**RECORDS TO PROCESS**

++++++++

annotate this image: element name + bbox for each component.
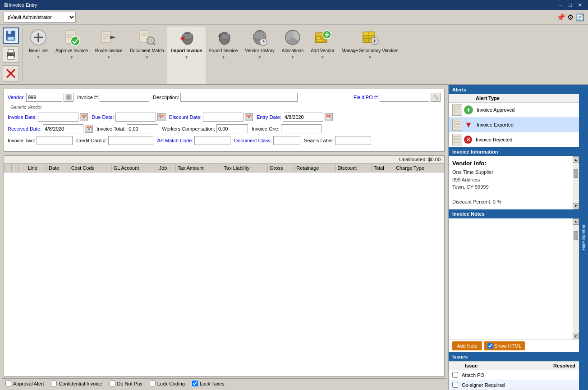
discount-date-label[interactable]: Discount Date:	[169, 114, 202, 120]
vendor-info-title: Vendor Info:	[452, 160, 575, 167]
invoice-notes-header: Invoice Notes	[449, 209, 579, 218]
grid-table-container[interactable]: Line Date Cost Code GL Account Job Tax A…	[4, 163, 444, 172]
invoice-two-input[interactable]	[37, 136, 73, 145]
credit-card-field: Credit Card #:	[76, 136, 153, 145]
issues-col-resolved: Resolved	[553, 363, 575, 368]
vendor-history-button[interactable]: Vendor History ▼	[241, 27, 278, 84]
seans-label-input[interactable]	[335, 136, 371, 145]
info-scroll-up[interactable]: ▲	[573, 156, 579, 163]
due-date-input[interactable]	[115, 113, 156, 122]
po-search-button[interactable]: 🔍	[431, 93, 441, 102]
show-html-checkbox[interactable]	[487, 343, 493, 349]
lock-coding-input[interactable]	[150, 381, 156, 386]
hide-sidebar-button[interactable]: Hide Sidebar	[579, 85, 588, 390]
description-input[interactable]	[180, 93, 298, 102]
field-po-label[interactable]: Field PO #:	[354, 95, 378, 100]
alert-row-rejected[interactable]: ✕ Invoice Rejected	[449, 132, 579, 147]
received-date-calendar[interactable]: 📅	[85, 125, 93, 133]
entry-date-input[interactable]	[283, 113, 323, 122]
approve-invoice-button[interactable]: Approve Invoice ▼	[52, 27, 92, 84]
invoice-two-field: Invoice Two:	[8, 136, 73, 145]
invoice-one-input[interactable]	[281, 124, 322, 133]
alert-row-exported[interactable]: ▼ Invoice Exported	[449, 118, 579, 132]
settings-icon[interactable]: ⚙	[567, 13, 574, 22]
svg-rect-2	[11, 31, 12, 34]
confidential-invoice-input[interactable]	[51, 381, 57, 386]
route-arrow: ▼	[107, 55, 110, 59]
user-dropdown[interactable]: pVault Administrator	[4, 12, 76, 23]
invoice-date-input[interactable]	[38, 113, 78, 122]
description-label: Description:	[153, 95, 179, 100]
delete-button[interactable]	[2, 64, 20, 82]
discount-date-calendar[interactable]: 📅	[245, 113, 253, 121]
alerts-col-header: Alert Type	[449, 94, 579, 103]
minimize-button[interactable]: ─	[557, 2, 565, 8]
workers-comp-input[interactable]	[216, 124, 248, 133]
do-not-pay-checkbox[interactable]: Do Not Pay	[110, 381, 142, 386]
notes-scroll-down[interactable]: ▼	[573, 333, 579, 339]
col-header-date: Date	[46, 164, 69, 172]
notes-scrollbar-track: ▲ ▼	[573, 218, 579, 340]
vendor-input[interactable]	[26, 93, 62, 102]
discount-date-input[interactable]	[203, 113, 243, 122]
print-button[interactable]	[2, 45, 20, 63]
info-scroll-down[interactable]: ▼	[573, 203, 579, 209]
allocations-label: Allocations	[282, 48, 303, 54]
lock-taxes-checkbox[interactable]: Lock Taxes	[192, 381, 225, 386]
entry-date-calendar[interactable]: 📅	[325, 113, 333, 121]
vendor-search-button[interactable]	[64, 93, 74, 102]
refresh-icon[interactable]: 🔄	[575, 13, 584, 22]
approval-alert-input[interactable]	[5, 381, 11, 386]
issue-row-co-signer[interactable]: Co-signer Required	[449, 380, 579, 390]
ap-match-input[interactable]	[194, 136, 230, 145]
document-match-label: Document Match	[130, 48, 164, 54]
invoice-total-input[interactable]	[127, 124, 158, 133]
do-not-pay-input[interactable]	[110, 381, 115, 386]
maximize-button[interactable]: □	[566, 2, 574, 8]
alert-row-approved[interactable]: Invoice Approved	[449, 103, 579, 118]
document-match-button[interactable]: Document Match ▼	[126, 27, 168, 84]
close-button[interactable]: ✕	[576, 2, 584, 8]
svg-rect-9	[9, 58, 12, 58]
doc-class-input[interactable]	[273, 136, 300, 145]
co-signer-checkbox[interactable]	[452, 382, 458, 388]
invoice-date-calendar[interactable]: 📅	[80, 113, 88, 121]
due-date-label[interactable]: Due Date:	[92, 114, 114, 120]
manage-secondary-vendors-button[interactable]: Manage Secondary Vendors ▼	[338, 27, 402, 84]
credit-card-input[interactable]	[108, 136, 153, 145]
ap-match-label[interactable]: AP Match Code:	[157, 138, 193, 143]
hide-sidebar-container: Hide Sidebar	[579, 85, 588, 390]
lock-coding-checkbox[interactable]: Lock Coding	[150, 381, 185, 386]
form-row-3: Received Date: 📅 Invoice Total: Workers …	[8, 124, 441, 133]
approval-alert-checkbox[interactable]: Approval Alert	[5, 381, 44, 386]
invoice-one-label: Invoice One:	[252, 126, 280, 132]
attach-po-checkbox[interactable]	[452, 372, 458, 378]
received-date-label[interactable]: Received Date:	[8, 126, 41, 132]
received-date-field: Received Date: 📅	[8, 124, 93, 133]
invoice-num-input[interactable]	[100, 93, 149, 102]
notes-scroll-up[interactable]: ▲	[573, 218, 579, 225]
route-invoice-button[interactable]: Route Invoice ▼	[92, 27, 126, 84]
entry-date-label[interactable]: Entry Date:	[257, 114, 281, 120]
svg-rect-6	[8, 50, 14, 53]
issue-row-attach-po[interactable]: Attach PO	[449, 370, 579, 380]
invoice-date-label[interactable]: Invoice Date:	[8, 114, 37, 120]
import-invoice-button[interactable]: Import Invoice ▼	[167, 27, 205, 84]
vendor-label[interactable]: Vendor:	[8, 95, 25, 100]
new-line-button[interactable]: New Line ▼	[25, 27, 52, 84]
received-date-input[interactable]	[43, 124, 83, 133]
lock-taxes-input[interactable]	[192, 381, 198, 386]
add-vendor-button[interactable]: Add Vendor ▼	[307, 27, 338, 84]
due-date-calendar[interactable]: 📅	[157, 113, 165, 121]
confidential-invoice-checkbox[interactable]: Confidential Invoice	[51, 381, 102, 386]
pin-icon[interactable]: 📌	[556, 13, 565, 22]
add-note-button[interactable]: Add Note	[452, 341, 482, 350]
export-invoice-button[interactable]: Export Invoice ▼	[206, 27, 241, 84]
show-html-button[interactable]: Show HTML	[484, 341, 525, 350]
save-button[interactable]	[2, 27, 20, 45]
allocations-button[interactable]: Allocations ▼	[278, 27, 307, 84]
show-html-label: Show HTML	[494, 343, 522, 349]
doc-class-label[interactable]: Document Class:	[234, 138, 272, 143]
hide-sidebar-label: Hide Sidebar	[581, 225, 586, 251]
field-po-input[interactable]	[380, 93, 429, 102]
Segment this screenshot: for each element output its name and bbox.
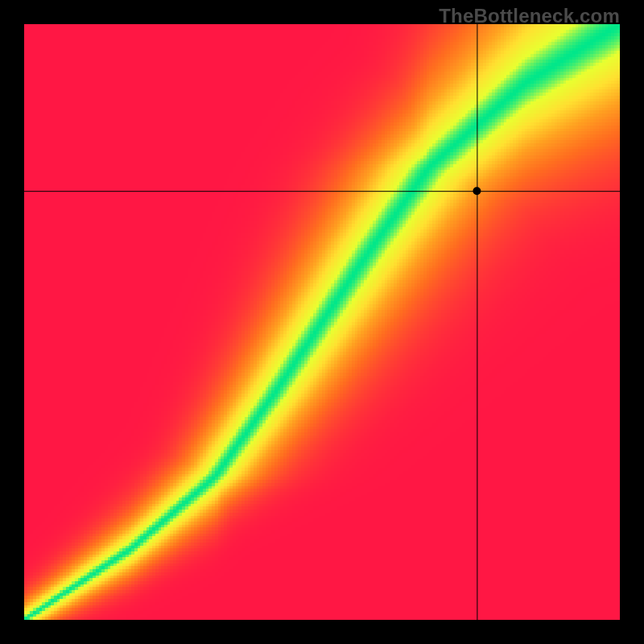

++++++++

**WHAT NEEDS TO BE DONE**
Pull every line containing "approval" out of the material and copy it.

**THE COMPLETED TASK**
approval-alert-input[interactable]	[5, 381, 11, 386]
approval-alert-checkbox[interactable]: Approval Alert	[5, 381, 44, 386]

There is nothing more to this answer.